Nevermind I had no idea what the fuck I was doing. Think I've got it now
I've the same problem as you, can you explain how did you do it ? Thx
I have ran in the same problem can u explain how u did it?
Nevermind I had no idea what the fuck I was doing. Think I've got it now
maybe you could tell us how you solved this problem?
this due to a tensorflow incompatibility related packages :
tensorboard and tensorflow-estimator and keras have tried this command :
pip3 install --upgrade keras tensorboard tensorflow-estimator
i find alternative solution for packages compatibility by got to folder of RVC :
cd Retrieval-based-Voice-Conversion-WebUI and pip3 install -r requirements.txt
or if you have amd ---> pip3 install -r requirements-amd.txt and it's if show you
incompatibility of many packages linked to lastest command i'ts this
Any idea how did you solve it?
Any idea how did you solve it?
i mean it's due to venv, i search an implementation CLI for this process and il be back, my laptop is a macbook pro 2011 4GB / Ram and last train i've finished has taked 4hours due to small performance of my laptop
I've the same problem as you, can you explain how did you do it ? Thx I have ran in the same problem can u explain how u did it?
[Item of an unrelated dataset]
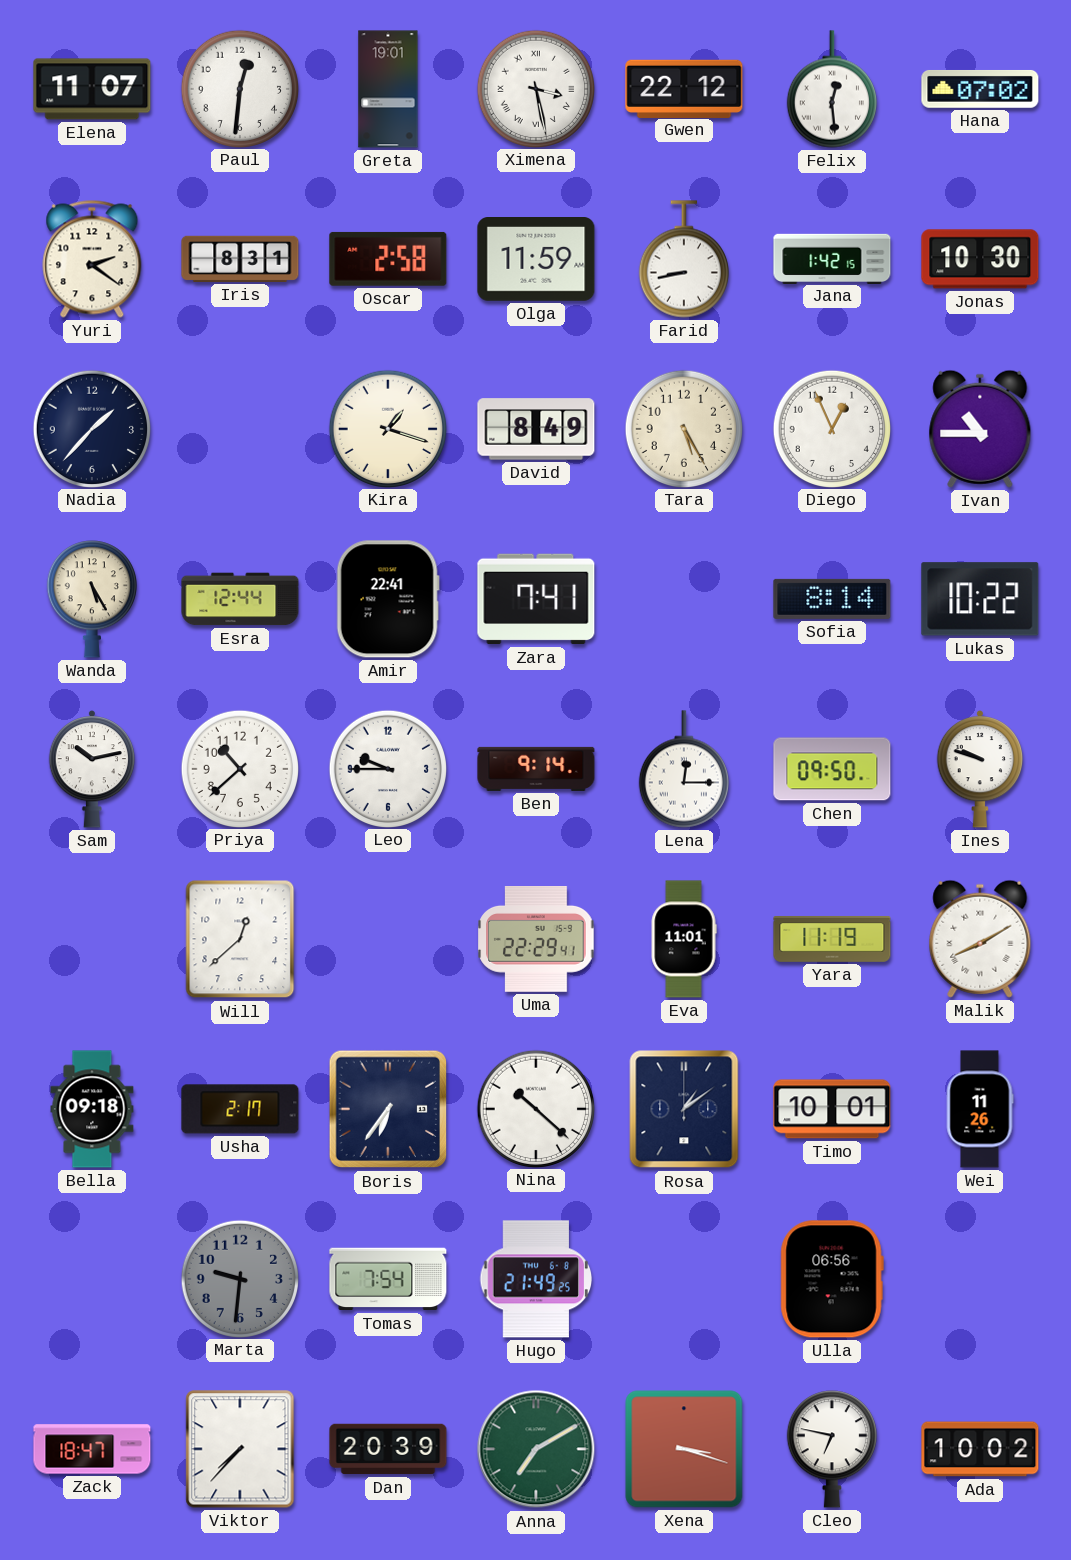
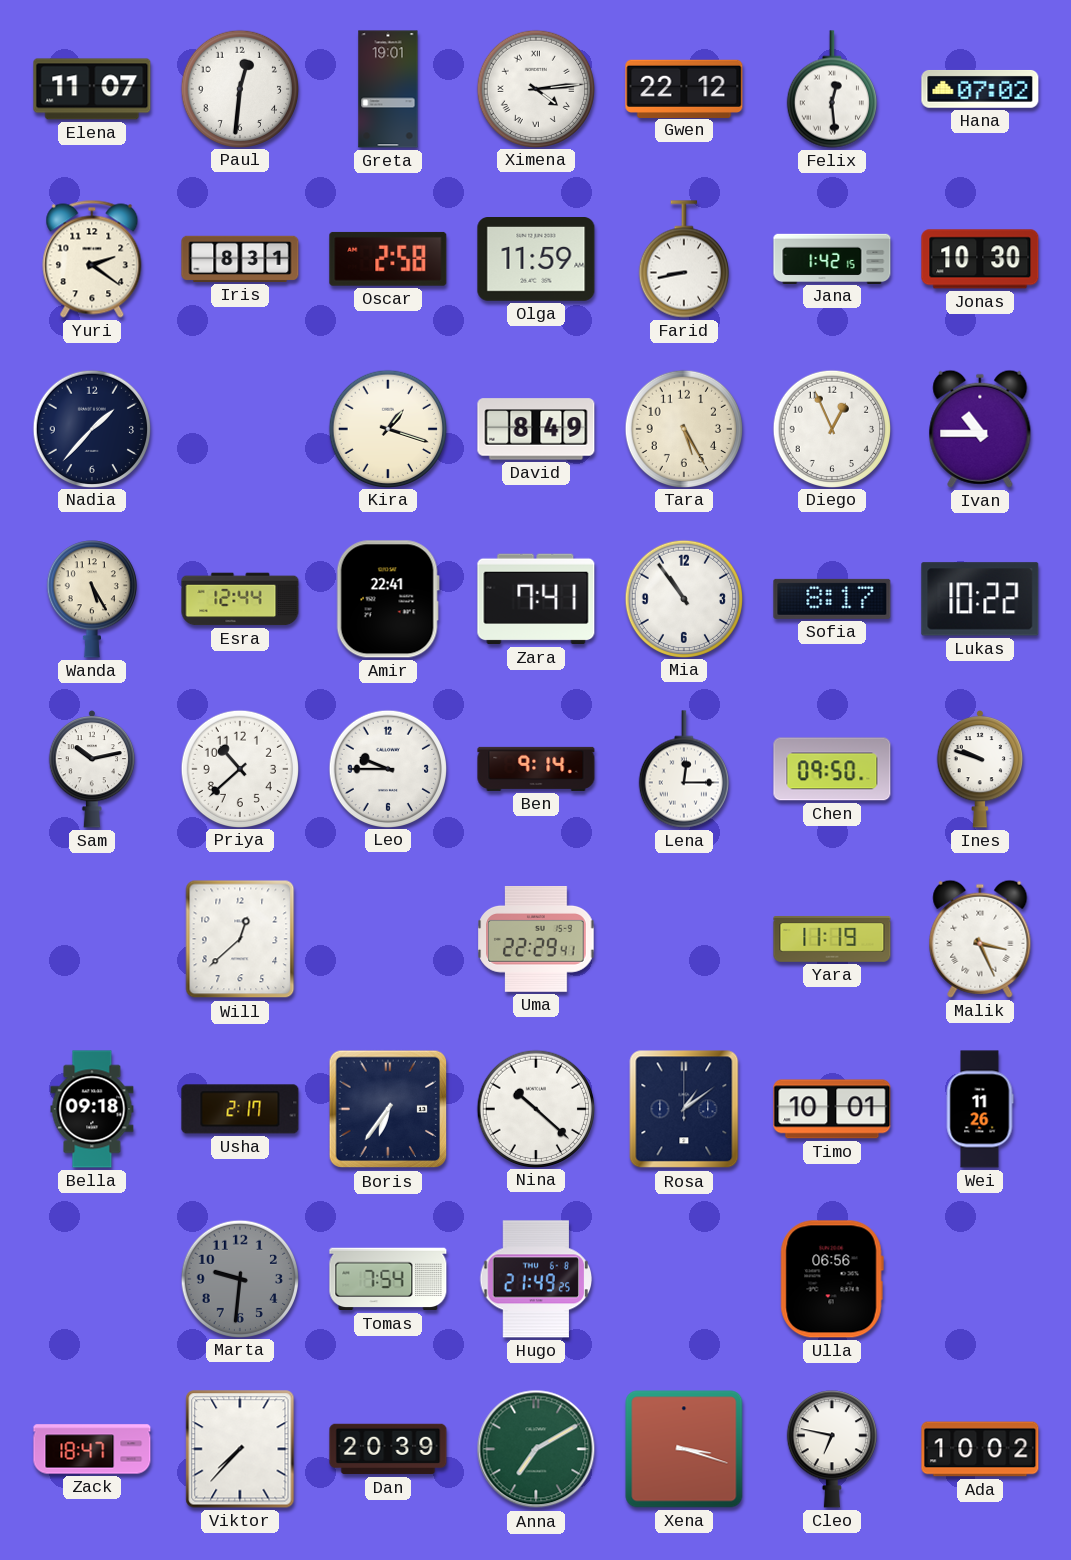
Ximena: 3:28 -> 4:14
Mia: none -> 10:54
Sofia: 8:14 -> 8:17
Eva: 11:01 -> none
Malik: 8:10 -> 3:26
Got the same. It's just the pc you're using is a bit slow. Try on lover values on training. My first Epoch appeared after 8 minutes on v2 INFO:Test:====> Epoch: 1 [2023-10-22 15:15:29] | (0:07:41.536756)
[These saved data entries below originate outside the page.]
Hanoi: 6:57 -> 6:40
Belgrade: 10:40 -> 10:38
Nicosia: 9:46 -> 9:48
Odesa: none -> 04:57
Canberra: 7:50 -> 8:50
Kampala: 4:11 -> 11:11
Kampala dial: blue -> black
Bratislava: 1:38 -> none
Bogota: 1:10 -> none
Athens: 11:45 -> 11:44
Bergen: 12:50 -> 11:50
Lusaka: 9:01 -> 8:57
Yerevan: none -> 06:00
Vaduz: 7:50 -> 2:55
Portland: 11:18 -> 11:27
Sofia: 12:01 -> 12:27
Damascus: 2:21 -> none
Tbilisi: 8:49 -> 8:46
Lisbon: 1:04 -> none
post scriptum: To complete and install all requirements I had to install a base version of Visual Studio.
I'm creating my first model and was worried too. It doesn't stops, just your pc is not fast enough. Just have patience
then a new line will appear like ====>Epoch: 1 [2023-10-26 22:56:11] | (0:03:51.914353)
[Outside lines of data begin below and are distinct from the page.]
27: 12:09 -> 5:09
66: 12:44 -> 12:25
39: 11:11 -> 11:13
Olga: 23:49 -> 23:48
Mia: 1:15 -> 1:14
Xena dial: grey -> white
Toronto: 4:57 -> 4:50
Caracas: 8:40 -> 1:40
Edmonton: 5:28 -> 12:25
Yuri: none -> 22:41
and after more intense minutes... ====> Epoch: 2 [2023-10-26 22:59:35] | (0:03:24.230118)
and I guess it goes on till it reach the epochs you've chosen. I guess the best time for doing this is before going to sleep.
wait for it some time
Да, тоже мучаюсь. У меня 2 видеокарты Radeon, а вот nVidia, к сожалению, ни одной. Всё пытаюсь запуститься в режиме DirectML. Но в программировании ноль с хвостиком. Мне понравилась версия Applio-RVC-Fork (не третья версия). У неё в интерфейсе есть нужная фича - остановка если нет прогресса в течении 100 эпох. Раньше я на ней гнал - всё быстро так - оказалось программа неправильно делает экстракт, в общем чудом нашёл в коде хитрость - если не указывать номер GPU, а вместо этого поставить просто минус "-", то экстракт идёт в режиме GPU без проблем - включается f0 модуль экстрагирования DML. Но программа не допиленная, т.к. в конце концов в самой тренировке модели не реализовали DML. В новых версиях 3.0.x DML вообще даже не установлен - видимо из-за того, что сам разработчик забил.
This issue was closed because it has been inactive for 15 days since being marked as stale.